From the perspective of clinical monitoring, the mass units of the adalimumab IS will allow calibration of secondary (manufacturer-specific) standards in assays routinely used for quantitating adalimumab in the clinical setting, encourage development of innovative and effective assay systems and assist in assuring analytical assay performance and validation where needed.

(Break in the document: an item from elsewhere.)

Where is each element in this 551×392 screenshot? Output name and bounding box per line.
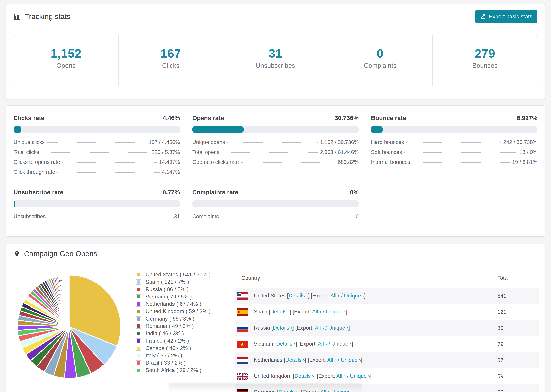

Importantly, the common standard will facilitate harmonization of clinical assays and assist in formulating treatment algorithms for informed clinical decision-making for better patient outcomes.

To conclude, it is anticipated that the WHO IS will have a significant impact in creating safe and effective adalimumab products of consistent quality, in building more confidence in their prescribing and uptake while enabling progress toward personalized treatment options and effective disease management for realization of full patient benefit.

Data Availability Statement

The original contributions presented in the study are included in the article/ . Further inquiries can be directed to the corresponding author.

Author Contributions

All authors listed have made a substantial, direct, and intellectual contribution to the work and approved it for publication.

Funding

This paper is based on independent research commissioned and funded by the National Institute for Health Research (NIHR) Policy Research Program (NIBSC Regulatory Science Research Unit), UK. The views expressed in the publication are those of the author(s) and not necessarily those of the NHS, the NIHR, the Department of Health, ‘arms’ length bodies or other government departments.

Conflict of Interest

The authors declare that the research was conducted in the absence of any commercial or financial relationships that could be constructed as a potential conflict of interest.